A more accurate characterization of findings from recent studies is that some private school choice initiatives have persistent negative effects on student achievement, mainly in math. Only David Figlio and Krzysztof Karbownik’s quasi-experimental evaluation of the Ohio EdChoice program found statistically significant negative achievement effects in reading in the final year of the evaluation that were robust to different analytic techniques. The negative reading impacts of the Indiana Scholarship Program were sensitive to changes in samples and student matching techniques. The negative reading effects of the Louisiana Scholarship Program similarly were inconsistent across samples and statistical models, a vital detail that Lubienski and Malin omit from their essay. The Ohio, Indiana, and Louisiana evaluations all reported negative effects on math achievement in the final year of the evaluations that were robust. Importantly, the recently concluded evaluation of the D.C. Opportunity Scholarship Program found that initial negative effects of that program on student math scores that were trumpeted in the Lubienski and Malin essay disappeared completely by the third and final year of the evaluation. In direct contradiction to a Lubienski and Malin claim, students in one of the recent private school choice evaluations completely made up the initial achievement ground they lost by switching to a private school.

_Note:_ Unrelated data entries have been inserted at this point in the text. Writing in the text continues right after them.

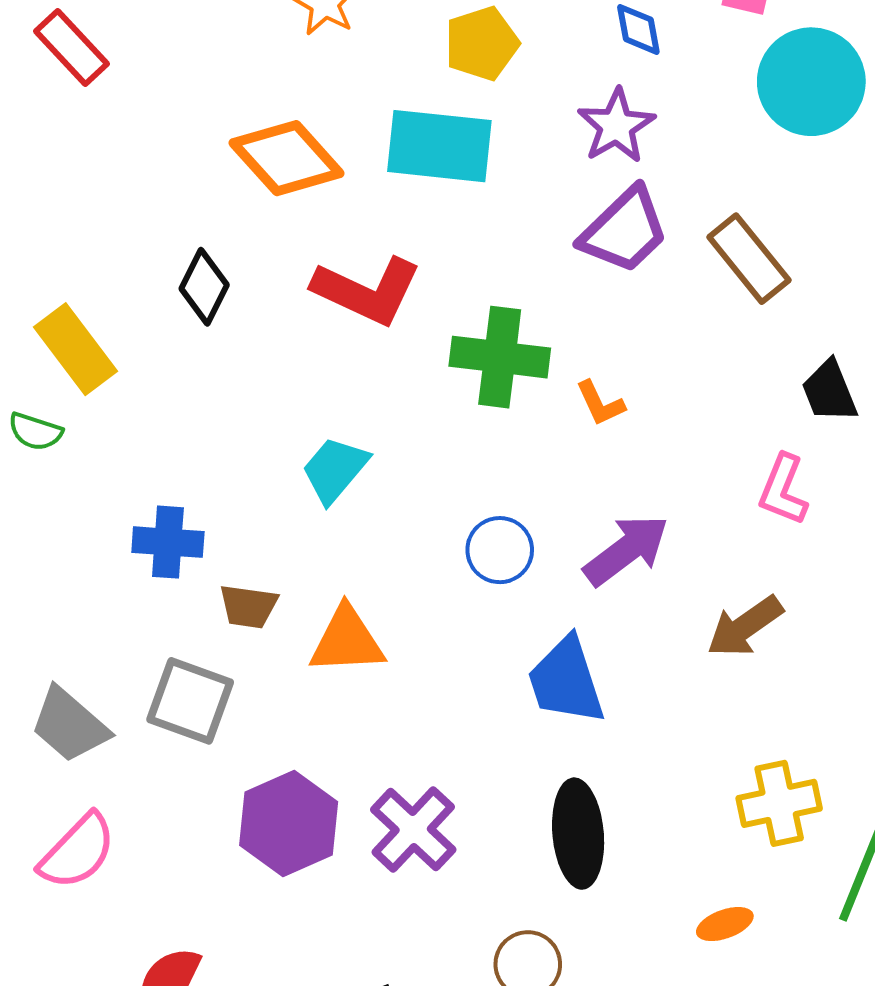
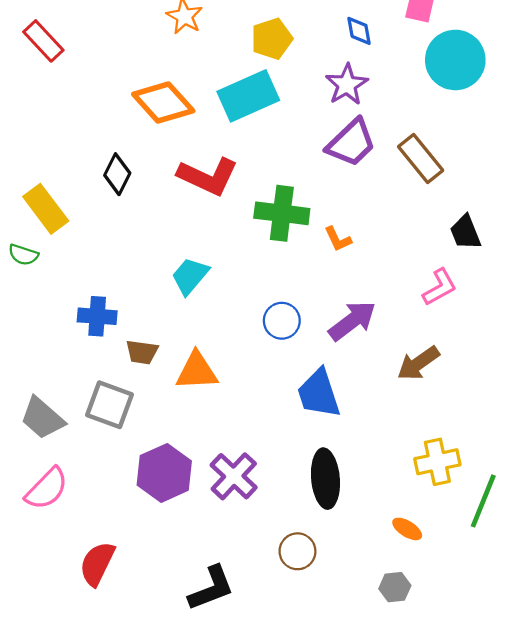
cyan rectangle: (439, 146) -> (248, 96), turned -30
pink L-shape: (783, 490) -> (440, 287), turned -141
orange ellipse: (725, 924) -> (407, 529), turned 52

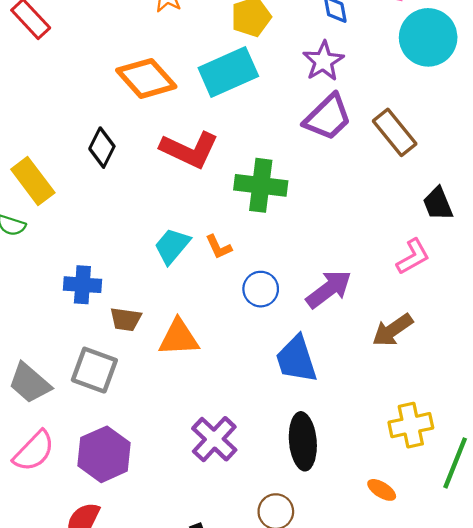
orange L-shape: (338, 239) -> (219, 247), moved
purple hexagon: (164, 473) -> (104, 454), moved

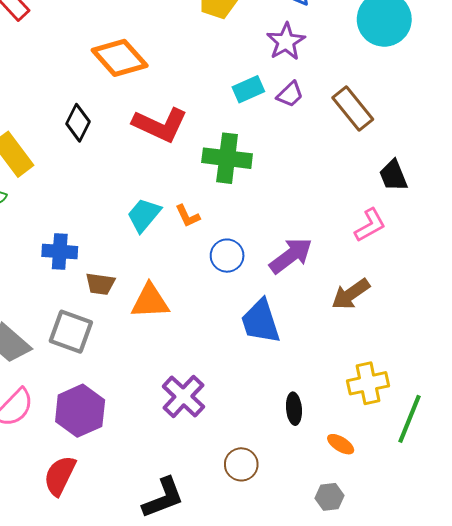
cyan rectangle: (228, 72) -> (248, 89), moved, size x0.6
purple trapezoid: (328, 117) -> (290, 94), size x0.6
black ellipse: (303, 441) -> (294, 409), moved, size x0.6

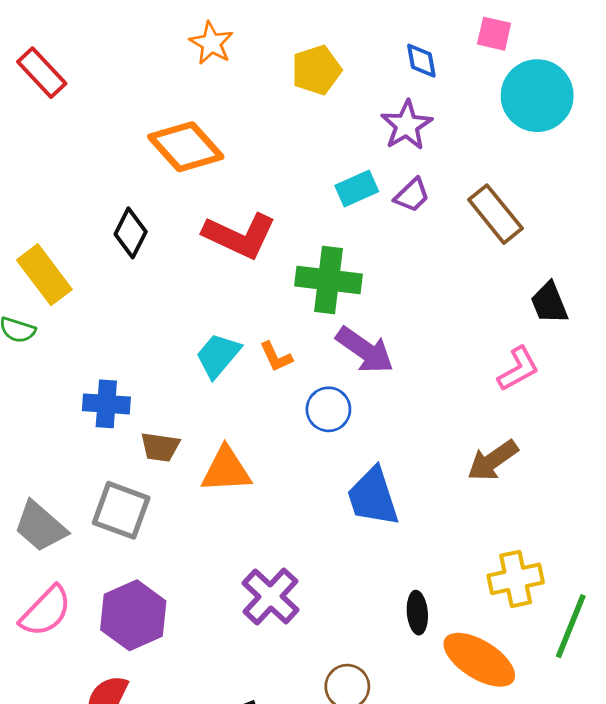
purple arrow: (291, 256) -> (365, 350), moved, turned 72
orange ellipse: (341, 444) -> (479, 660), size x2.0

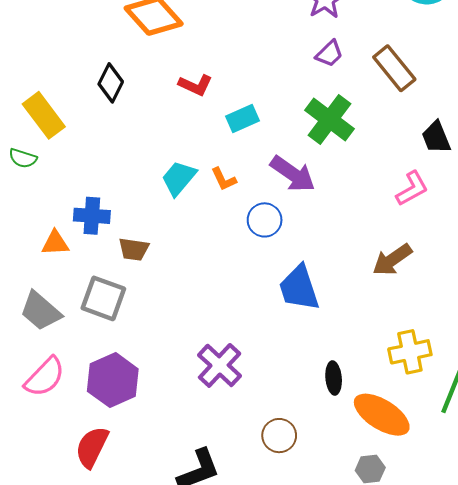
cyan rectangle: (357, 188) -> (243, 118), moved
red L-shape: (240, 236) -> (195, 85), size x0.6
green cross: (328, 280) -> (329, 120), moved, turned 30
orange triangle: (226, 470) -> (55, 243), moved, size x0.7

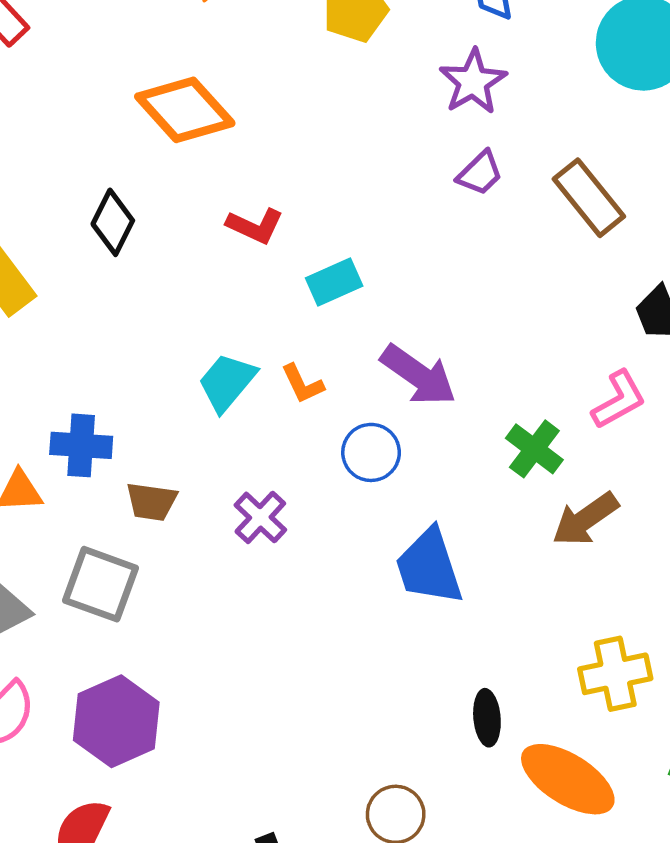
green cross: (329, 120) -> (534, 449), moved, size x0.7
purple cross: (220, 365) -> (260, 517), moved, size x0.7

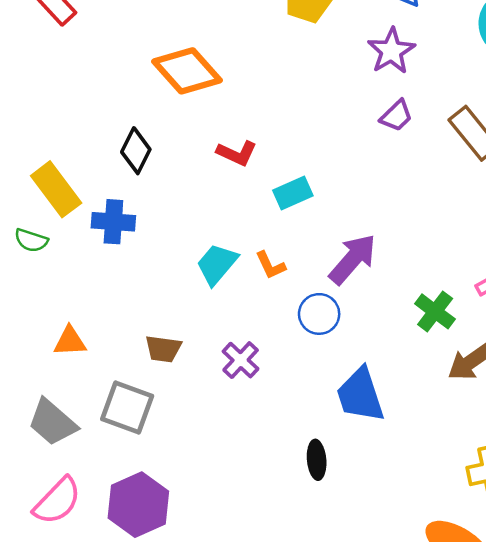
purple arrow: (418, 375) -> (353, 259), turned -84
blue cross: (81, 445) -> (113, 222), moved
black ellipse: (487, 718) -> (317, 460), moved

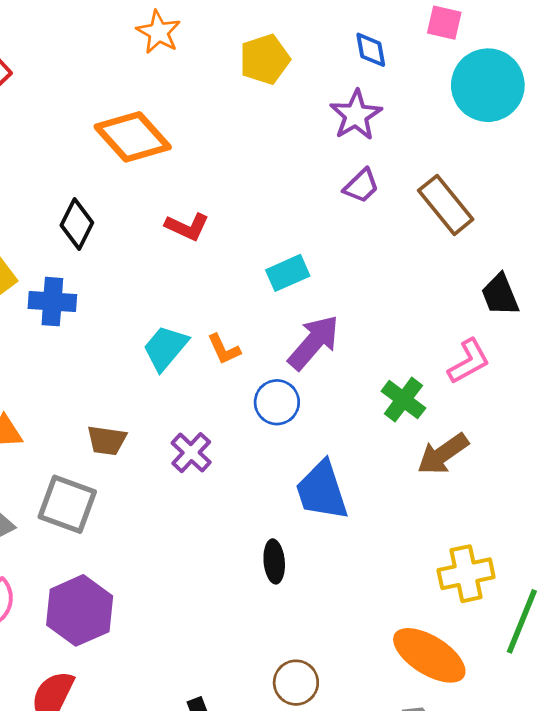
cyan rectangle: (293, 193) -> (288, 273), moved

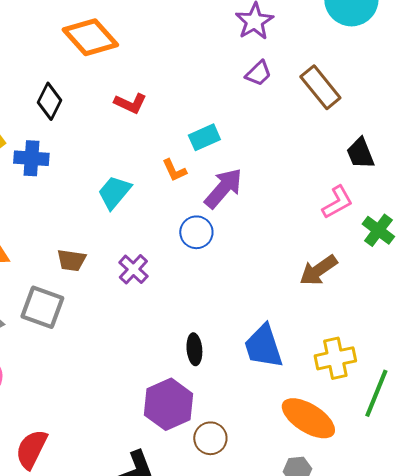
orange L-shape: (224, 349) -> (174, 170), moved
green cross: (403, 400) -> (378, 230), moved
blue trapezoid: (322, 491) -> (263, 346), moved
purple hexagon: (80, 610) -> (168, 404), moved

The final claim by Lubienski and Malin is the easiest to debunk. They assert that the University of Arkansas research team only focused attention on the civic values and attainment effects of private school choice after the test-score effects started coming up negative (with the Figlio & Karbownik study in 2016). Jay Greene and I are political scientists by training. From the very beginning of our long careers evaluating school choice programs, we have focused on the impacts of choice on civic outcomes. Jay started publishing evaluations of the effect of private schooling on civic values way back in 1998, 18 years before the first school choice evaluation reporting negative test score effects (see here, here, and here). My first school choice study focused on its effects on student civic values, including political tolerance, voluntarism, and patriotism. I followed that up that 2001 publication with a co-edited book on the topic, way back in 2004, and a systematic review of the many studies of school choice and civic values in 2007.
My research team was the first to report the effects of a private school choice program on high school graduation rates, not because I wanted to “move the goalposts” but because the U.S. Congress directed in law that educational attainment be an outcome evaluated in our study. That’s right, policymakers themselves, in their wisdom, have demanded that non-test-score outcomes be the subject of private school choice evaluations. As an evaluator, I didn’t move the goalposts. I just kicked the ball through them.
Patrick J. Wolf is a distinguished professor and 21st Century Chair in School Choice in the Department of Education Reform at the University of Arkansas College of Education and Health Professions.
A version of this article orginally was published at RedefineEd.